気持ちデータの観察考察

専門はマーケティング分野とかデータ活用。生活者の暮らしはどうデータ化が進み、どう活用され、どう幸せにつながり、それにともない人の気持ちや感情や人生は、どうアップデートされるか。

amazon「alexa」が気になる。〜在宅時間のプラットフォーム戦争〜

 

2017年1月アメリカで開催されたCESは、amazonのAlexaの独壇場だったという記事がでている。

amazonはここ半年、IT技術をふんだんに注ぎ込んだリアル店舗「amazonGO」や、ネットとキッチンの距離を限りなくショートカットする「Amazon Dash Button」など、『ネット空間+リアル空間』のビジネスモデル展開が目についたが、どうやらホームIoTの分野でもトップランナーのポジションをおさえたようだ。
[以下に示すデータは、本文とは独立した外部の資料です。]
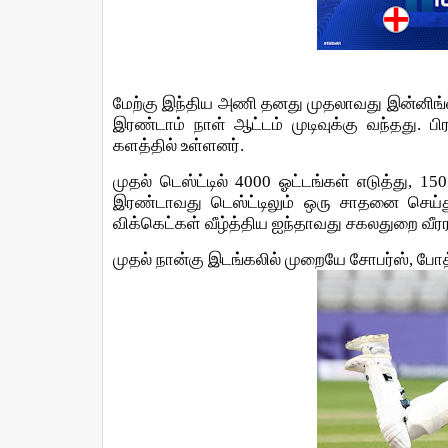
மேற்கு இந்திய அணி
தனது
முதலாவது
இன்னிங்
இரண்டாம் நாள் ஆட்டம் முடிவுக்கு வந்தது. ப
களத்தில் உள்ளனர்.
முதல் டெஸ்ட்டில் 4000 ஓட்டங்கள் எடுத்து, 
இரண்டாவது டெஸ்ட்டிலும் ஒரு சாதனை செய்துள
விக்கெட்கள் வீழ்த்திய ஐந்தாவது சகலதுறை வீர
முதல் நான்கு இடங்கலில் முறையே சோபர்ஸ், போத்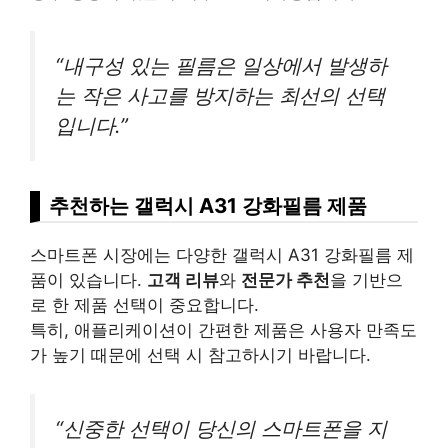
“내구성 있는 필름은 일상에서 발생하
는 작은 사고를 방지하는 최선의 선택
입니다.”
추천하는 갤럭시 A31 강화필름 제품
스마트폰 시장에는 다양한 갤럭시 A31 강화필름 제
품이 있습니다.
고객 리뷰
와
전문가 추천
을 기반으
로 한 제품 선택이 중요합니다.
특히, 애플리케이션이 간편한 제품은 사용자 만족도
가 높기 때문에 선택 시 참고하시기 바랍니다.
“신중한 선택이 당신의 스마트폰을 지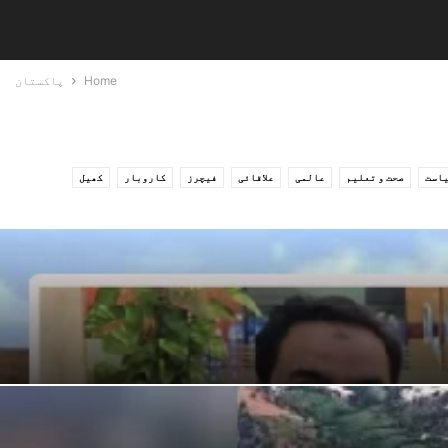
Home
پاکستان
است
صحت و تعلیم
عالمی
علاقائی
فیچرز
کاروبار
کھیل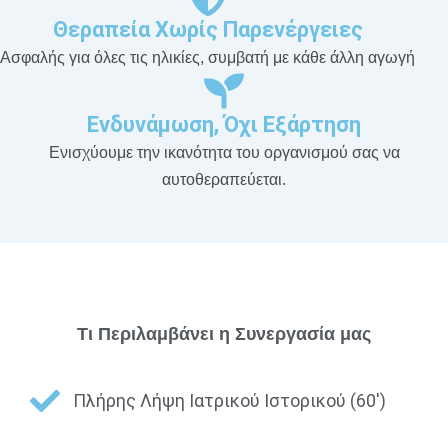
Θεραπεία Χωρίς Παρενέργειες
Ασφαλής για όλες τις ηλικίες, συμβατή με κάθε άλλη αγωγή
Ενδυνάμωση, Όχι Εξάρτηση
Ενισχύουμε την ικανότητα του οργανισμού σας να
αυτοθεραπεύεται.
Τι Περιλαμβάνει η Συνεργασία μας
Πλήρης Λήψη Ιατρικού Ιστορικού (60')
スマートフォン」というプラットフォームがおさえた生活者情報基盤はとてつもなく広く大きな存在でしばらく不動に思えたが、よくよく考えてみれば、スマホを触ってる時間なんて生活時間全体のある一部でしかないのはたしかだ。手にはもってはいるが、開いてはいない。

そこで「在宅」が登場する。

家にいる時間をまるごとプラットフォームとしておさえるアイテムが「ホームIoT」であり、音声認識のAlexaだ。家に居てなにをやっているのか、在宅時の行動や生活スタイルの大部分をこの新たなプラットフォームを通じデータがおさえられれば、あらゆる企業が生活者に提案できることはまた格段にひろがってくる。在宅環境のなかにスマホも手元にはあるものの、主従関係を「スマホ>普段の生活」というこれまでの構図ではなく、「スマホ<音声認識(普段の生活)」という構図に切り替える。プラットフォームの逆転。

どちらがより広い範囲をおさえ、相手をそのパーツの一部として活用するか。こういったプラットフォーム戦争のことを私は「お皿の下のお皿」と命名して呼んでいるが、これは、せっかく置いたお皿の上に料理をのせて食べようとしたのに、いつのまにかその下にお皿が差し込まれてしまい、そのお皿さえも料理の一部のようにされてしまっているような現象。下へ、下へ、下へ。

在宅時間という貴重な空間におけるプラットフォームについても、その関係性がきりかわろうとしてる分岐点を、2017年が迎えている。